### Imports

In [1]:
import numpy as np

import tensorflow as tf
from tensorflow.keras.layers import LSTM, TimeDistributed, Activation, Bidirectional, ConvLSTM2D, Attention, Dense, Flatten, MaxPool3D, MaxPool2D,BatchNormalization, Conv3D, GRU
from tensorflow.keras import Model
from tensorflow.keras.backend import ctc_batch_cost, ctc_decode, ctc_label_dense_to_sparse, get_value
from tensorflow.keras import Sequential
from tensorflow.keras.layers import Input

import Levenshtein as Lev
import sys
from string import ascii_uppercase

from data_generator import DataGenerator

In [2]:
print(tf.__version__)

2.0.0


In [3]:
tf.test.is_gpu_available()

True

### Paths

In [4]:
train_path = "./LibriSpeech100/train/train_all/"
dev_path = "./LibriSpeech100/dev/dev_all/"
test_path = "./LibriSpeech100/test/test_all/"

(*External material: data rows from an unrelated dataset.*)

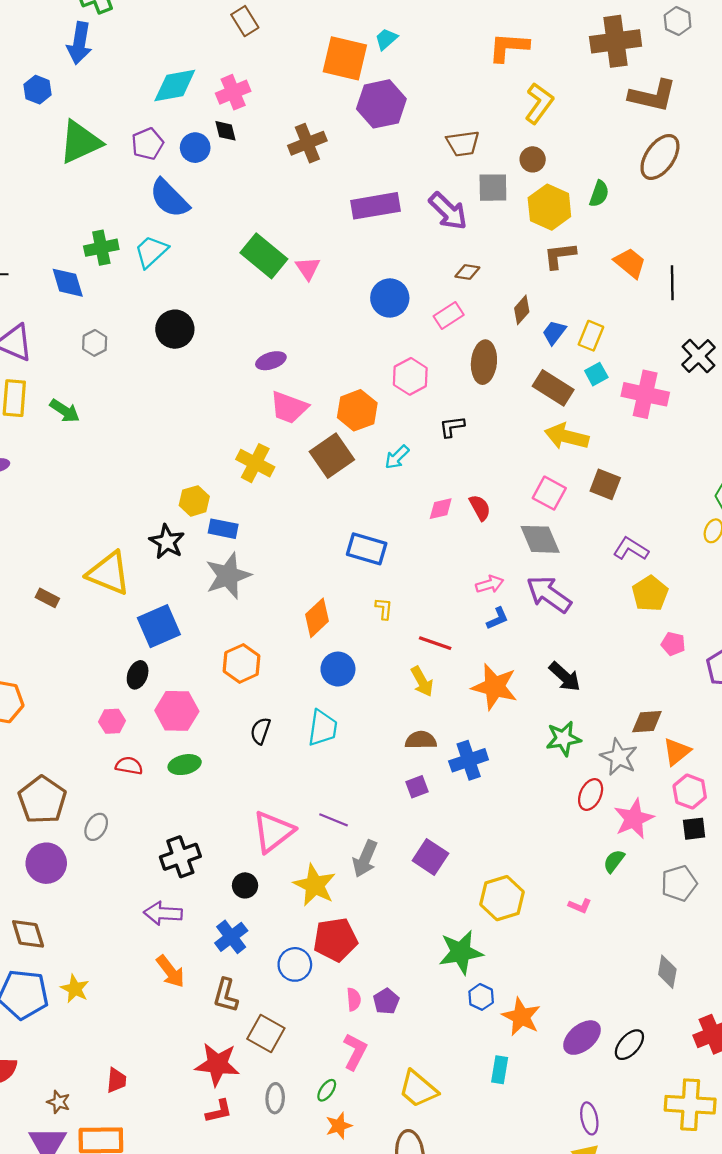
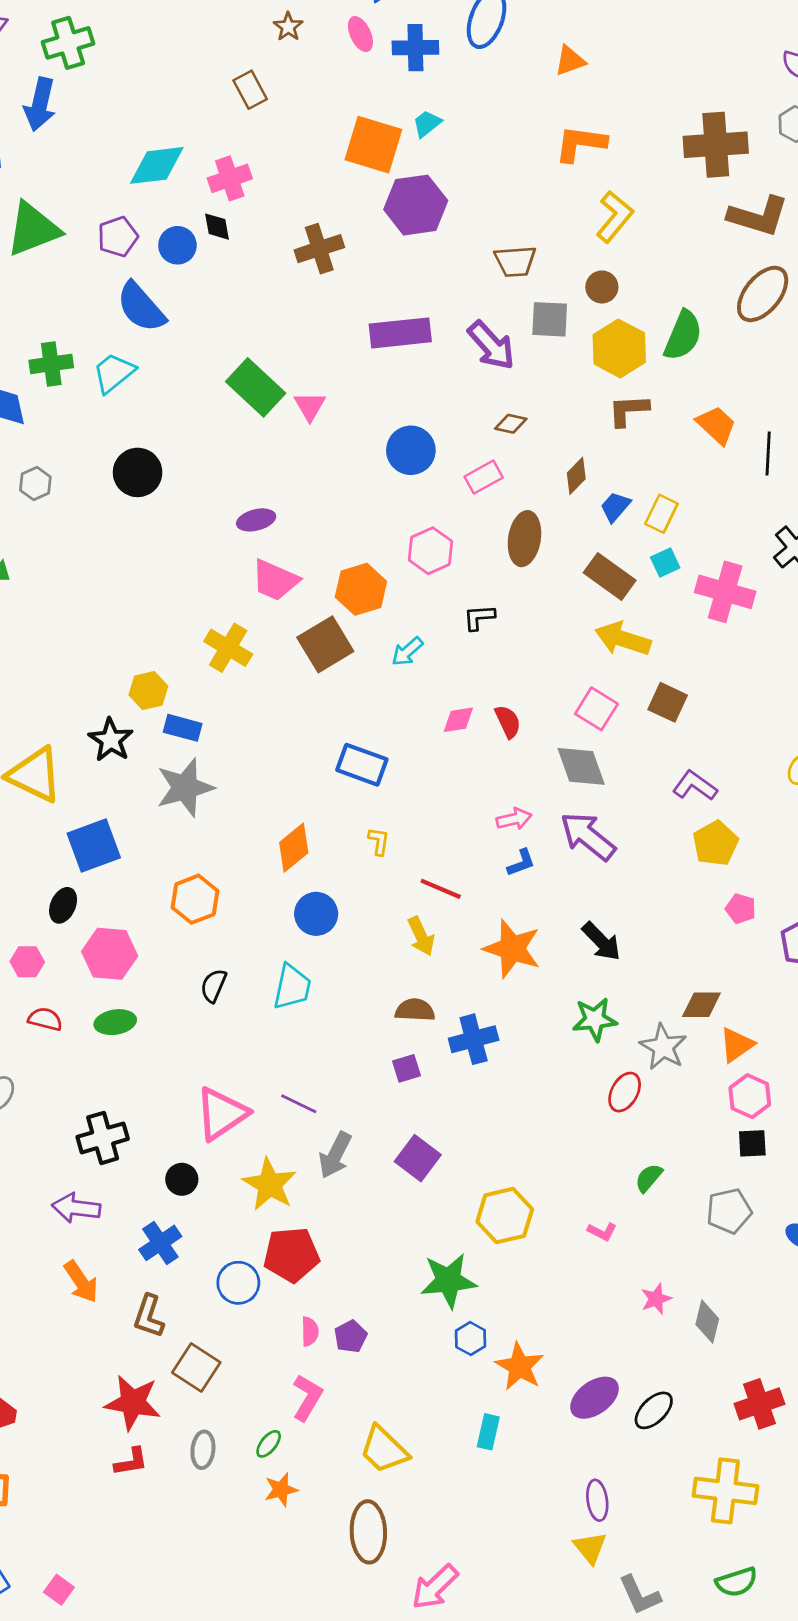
green semicircle: (599, 194) -> (683, 335), size x1.5
pink star: (634, 819) -> (656, 1299), moved, size x0.6

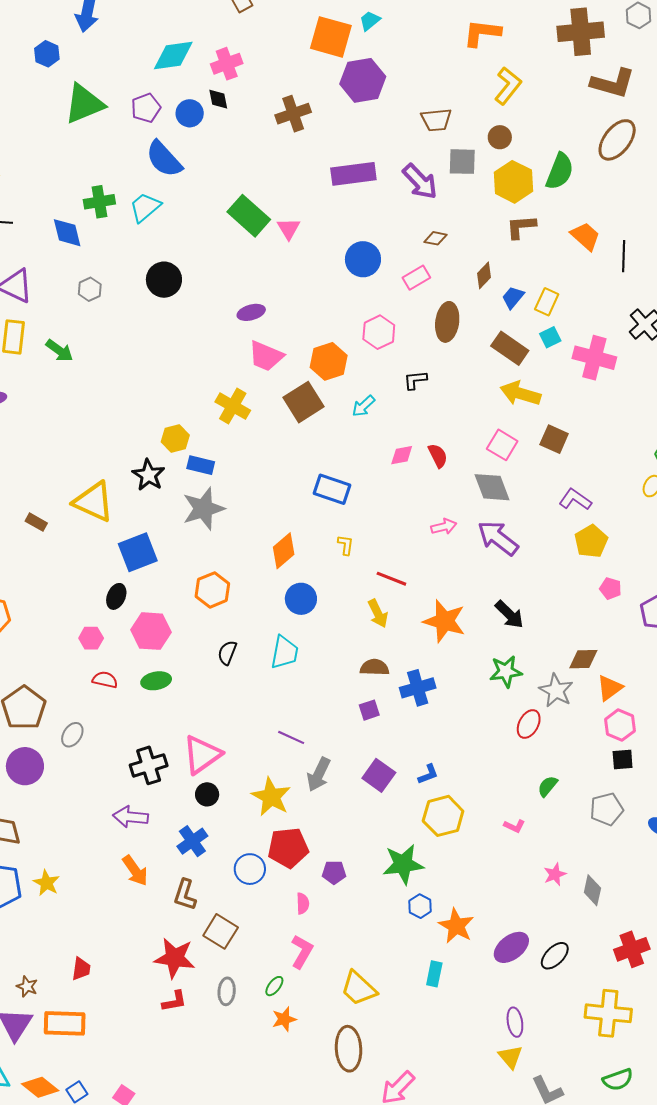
blue L-shape: (521, 863) -> (428, 774), moved
pink triangle: (222, 1114) -> (202, 755), moved
purple pentagon: (351, 1336) -> (334, 872), moved, turned 30

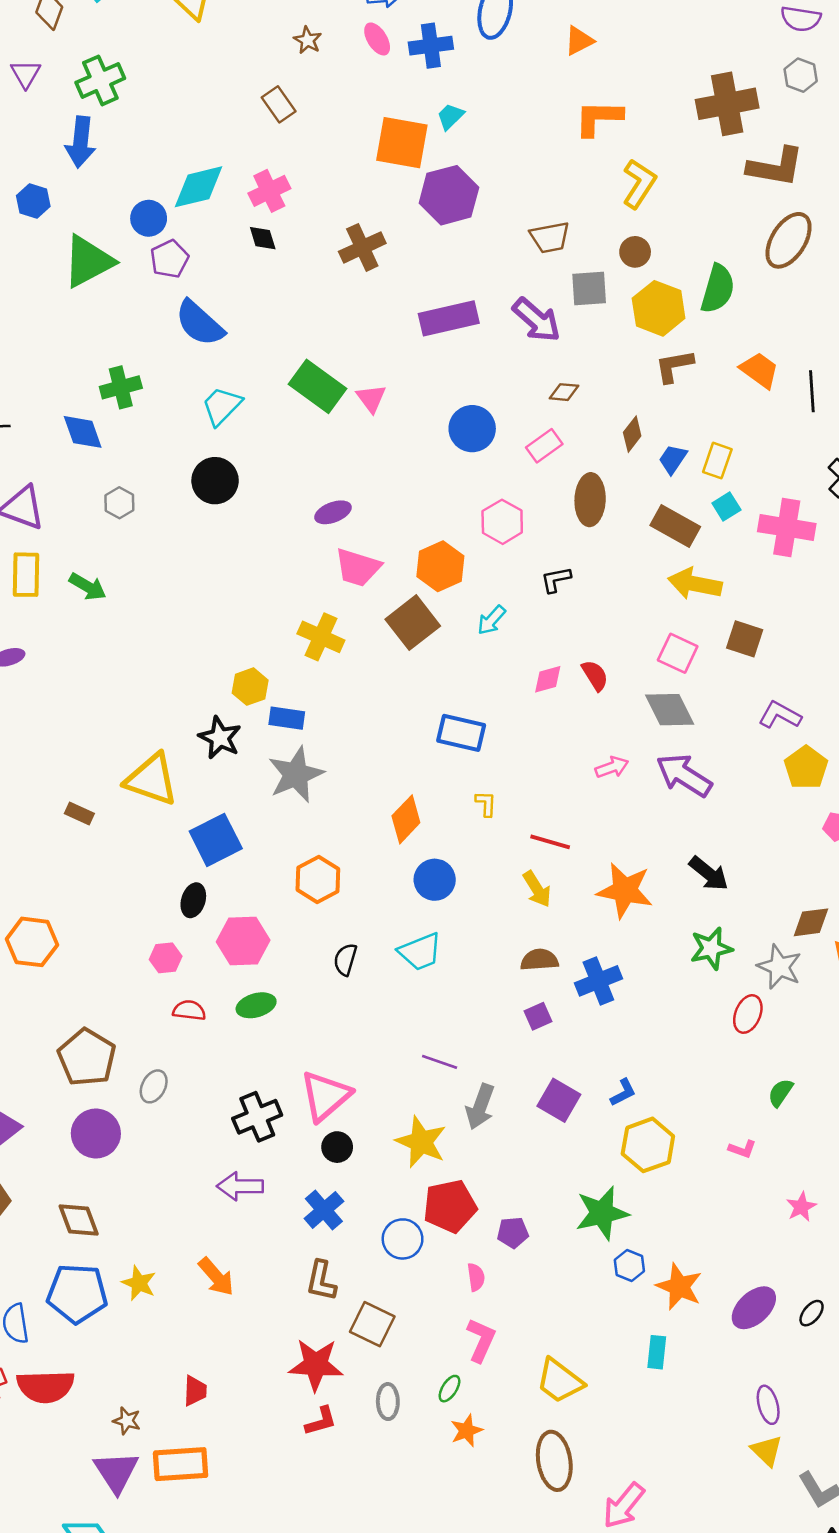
blue circle: (190, 113) -> (149, 218), moved
cyan trapezoid: (145, 207) -> (222, 406), moved
cyan trapezoid: (285, 652) -> (420, 952), turned 63
orange arrow: (135, 871) -> (216, 1277), moved
black ellipse: (555, 956) -> (812, 1313), size x0.7

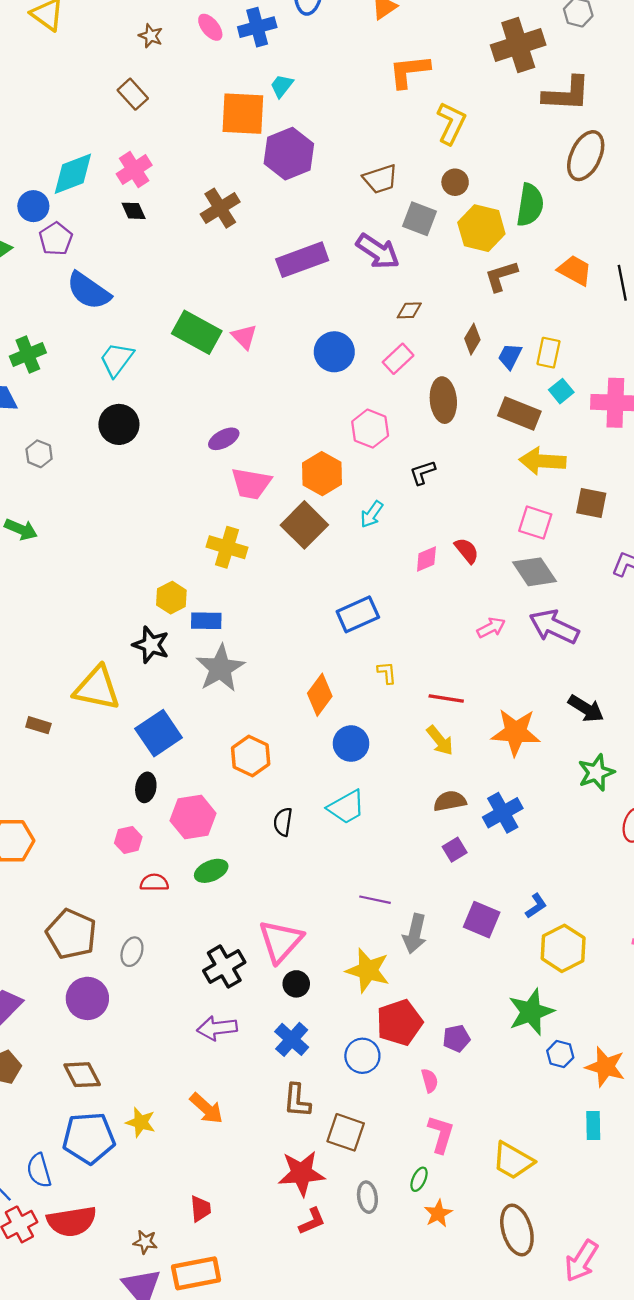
gray square: (589, 289) -> (420, 219), turned 32
blue rectangle: (461, 733) -> (358, 614), turned -30

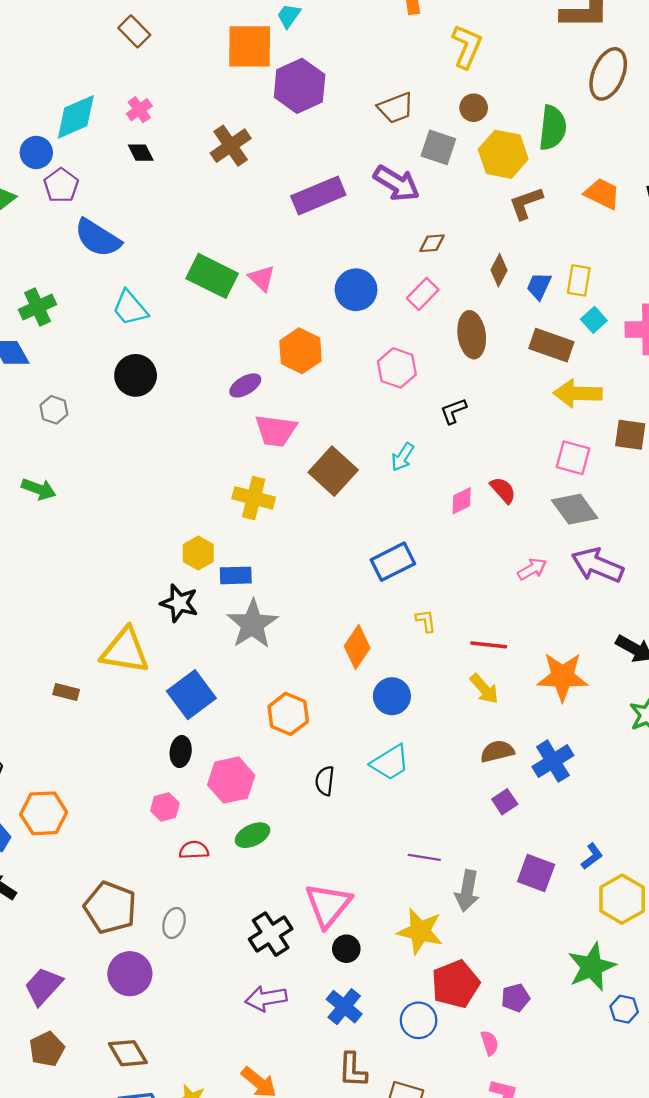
pink cross: (134, 170) -> (139, 110), size x0.7
cyan trapezoid: (117, 359) -> (130, 308), turned -75
orange hexagon: (322, 474) -> (300, 351), moved

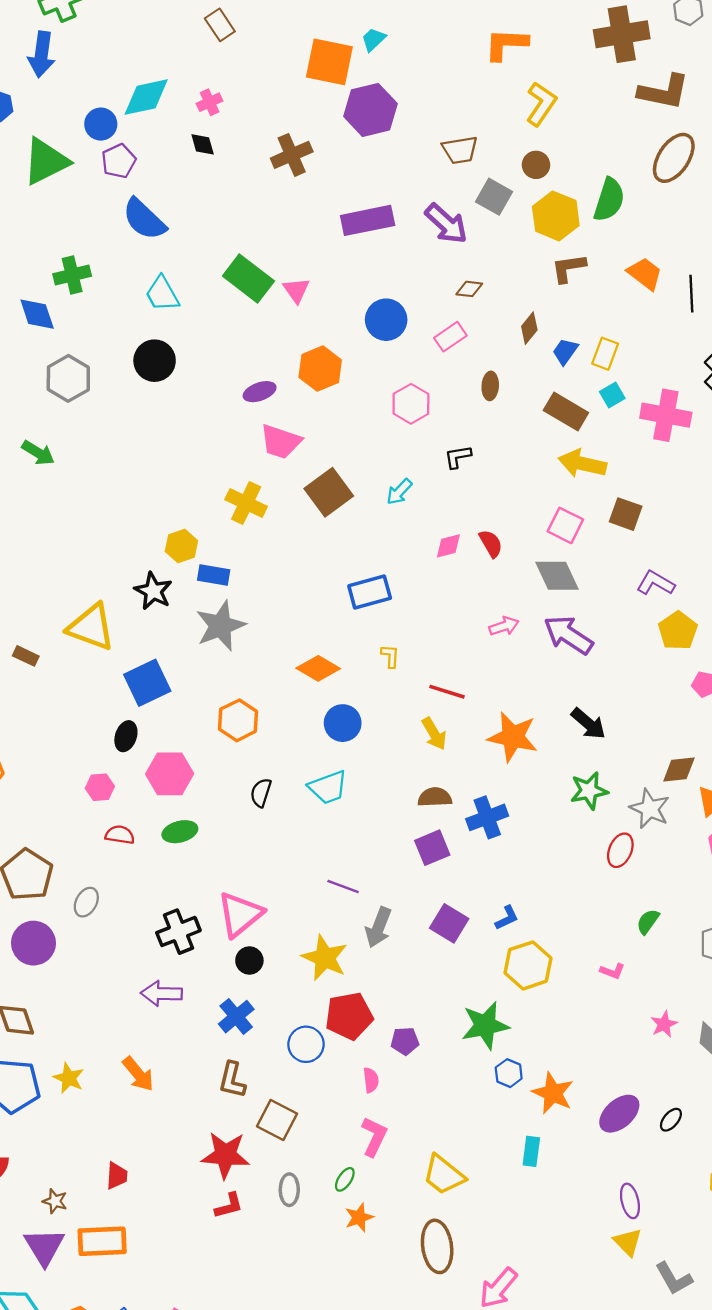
brown ellipse: (472, 335) -> (490, 386), size x0.6
gray hexagon: (54, 410) -> (68, 378), size x1.6
orange diamond: (357, 647) -> (318, 668), turned 75
purple square: (505, 802) -> (432, 848), size x1.4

### Create DataGenerator objects

In [5]:
train_data = DataGenerator(train_path)
val_data = DataGenerator(dev_path)
test_data = DataGenerator(test_path)

### Word Error Rate

In [10]:
def wer(s1, s2):

    s1 =s1.lower()
    s2 =s2.lower()
    b = set(s1.lower().split() + s2.lower().split())
    
    word2char = dict(zip(b, range(len(b))))

    w1 = [chr(word2char[w]) for w in s1.split()]
    w2 = [chr(word2char[w]) for w in s2.split()]
    return Lev.distance(''.join(w1), ''.join(w2))/float(len(s2.split()))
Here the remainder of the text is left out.